Dataset entries
● ● ●

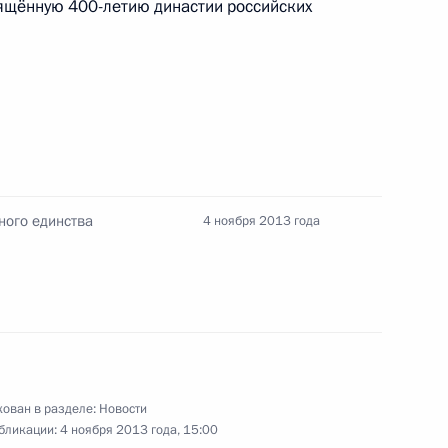
ящённую 400-летию династии российских
ного русского народного
3
8
ного единства
4 ноября 2013 года
анции Жан-Марком Эйро
3
ть, Ново-Огарёво
ован в разделе:
Новости
бликации:
4 ноября 2013 года, 15:00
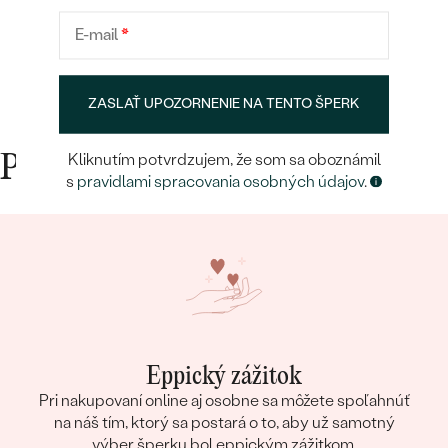
spokojnosť s tovarom aj prístupom.
E-mail
*
ZASLAŤ UPOZORNENIE NA TENTO ŠPERK
Kliknutím potvrdzujem, že som sa oboznámil
Prečo nakupovať v Eppi
s
pravidlami spracovania osobných údajov
.
Eppický zážitok
Pri nakupovaní online aj osobne sa môžete spoľahnúť
na náš tím, ktorý sa postará o to, aby už samotný
výber šperku bol eppickým zážitkom.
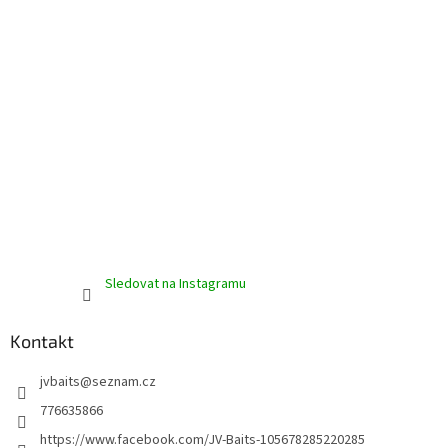
Sledovat na Instagramu
Kontakt
jvbaits
@
seznam.cz
776635866
https://www.facebook.com/JV-Baits-105678285220285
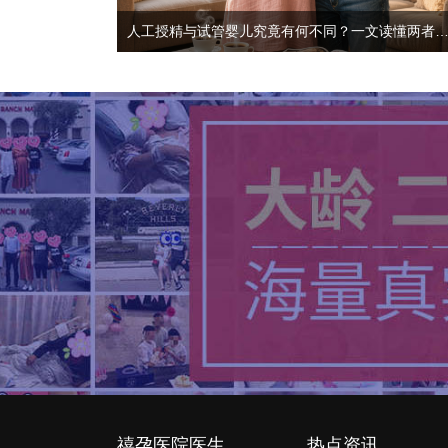
人工授精与试管婴儿究竟有何不同？一文读懂两者
禧孕医院医生
热点资讯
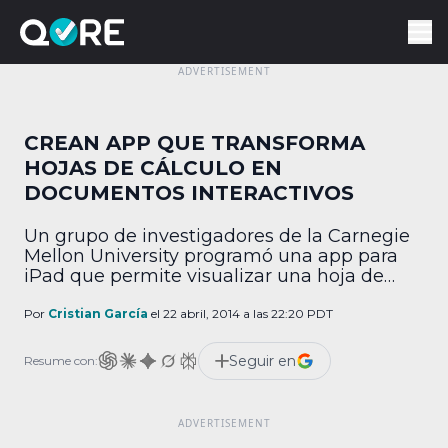
CREAN APP QUE TRANSFORMA
HOJAS DE CÁLCULO EN
DOCUMENTOS INTERACTIVOS
Un grupo de investigadores de la Carnegie
Mellon University programó una app para
iPad que permite visualizar una hoja de
cálculo estándar en una forma más
apropiada para una tablet. Su nombre es
Por
Cristian García
el 22 abril, 2014 a las 22:20 PDT
Kinetica y su objetivo es facilitar la
manipulación y el estudio de conjuntos de
Seguir en
Resume con:
datos dispuestos en columnas mediante
esferas responsivas al […]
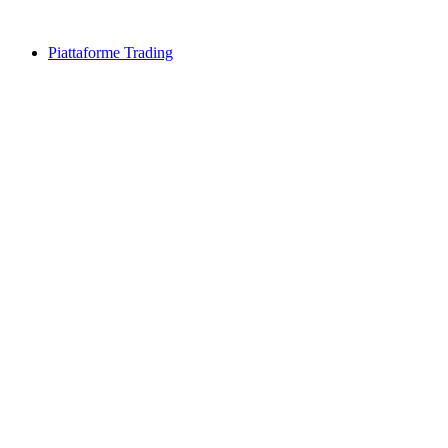
Piattaforme Trading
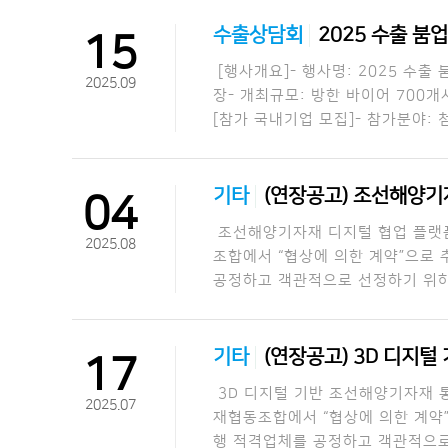
수출상담회
2025 수출 붐
15
[행사개요]- 행사명: 2025 수출 붐업
2025.09
장- 개최규모: 방한 바이어 700개사
[참가 국내기업 모집]- 참가분야: 
기타
(연장공고) 조선해양기자
04
조선해양기자재 디지털 협업 플랫폼
2025.08
조합에서 “협상에 의한 계약”으로 
공정하고 객관적으로 선정하기 위하
기타
(연장공고) 3D 디지털
17
3D 디지털 기반 조선해양기자재 
2025.07
재협동조합에서 “협상에 의한 계약
행 적격업체를 공정하고 객관적으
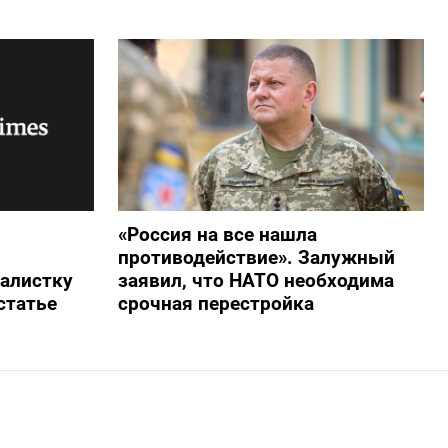
«Россия на все нашла
противодействие». Залужный
алистку
заявил, что НАТО необходима
статье
срочная перестройка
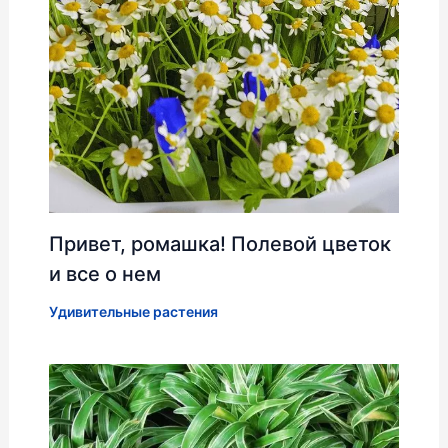
Привет, ромашка! Полевой цветок
и все о нем
Удивительные растения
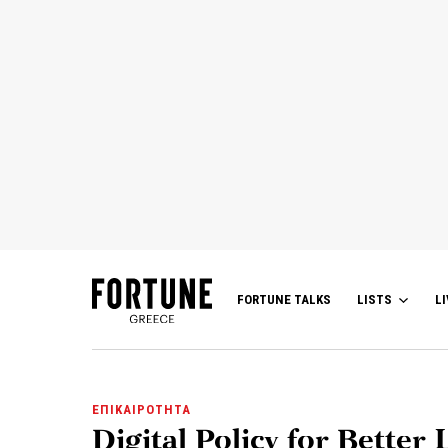
FORTUNE TALKS
LISTS
LI
ΕΠΙΚΑΙΡΟΤΗΤΑ
Digital Policy for Better 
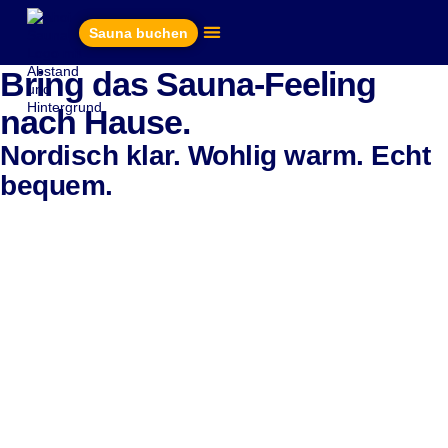
Sauna buchen
Deine Auszeit
Sauna-Erlebnisse
Bring das Sauna-Feeling
nach Hause.
Nordisch klar. Wohlig warm. Echt
bequem.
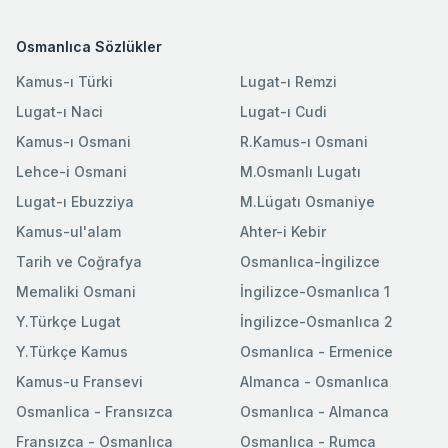
Osmanlıca Sözlükler
Kamus-ı Türki
Lugat-ı Remzi
Lugat-ı Naci
Lugat-ı Cudi
Kamus-ı Osmani
R.Kamus-ı Osmani
Lehce-i Osmani
M.Osmanlı Lugatı
Lugat-ı Ebuzziya
M.Lügatı Osmaniye
Kamus-ul'alam
Ahter-i Kebir
Tarih ve Coğrafya
Osmanlıca-İngilizce
Memaliki Osmani
İngilizce-Osmanlıca 1
Y.Türkçe Lugat
İngilizce-Osmanlıca 2
Y.Türkçe Kamus
Osmanlıca - Ermenice
Kamus-u Fransevi
Almanca - Osmanlıca
Osmanlica - Fransızca
Osmanlıca - Almanca
Fransızca - Osmanlıca
Osmanlıca - Rumca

● ● ●

* WORK ITEM *
From the entries above, copy each line that holds "para".

* EXERCISE ANSWER *
Mellon University programó una app para
apropiada para una tablet. Su nombre es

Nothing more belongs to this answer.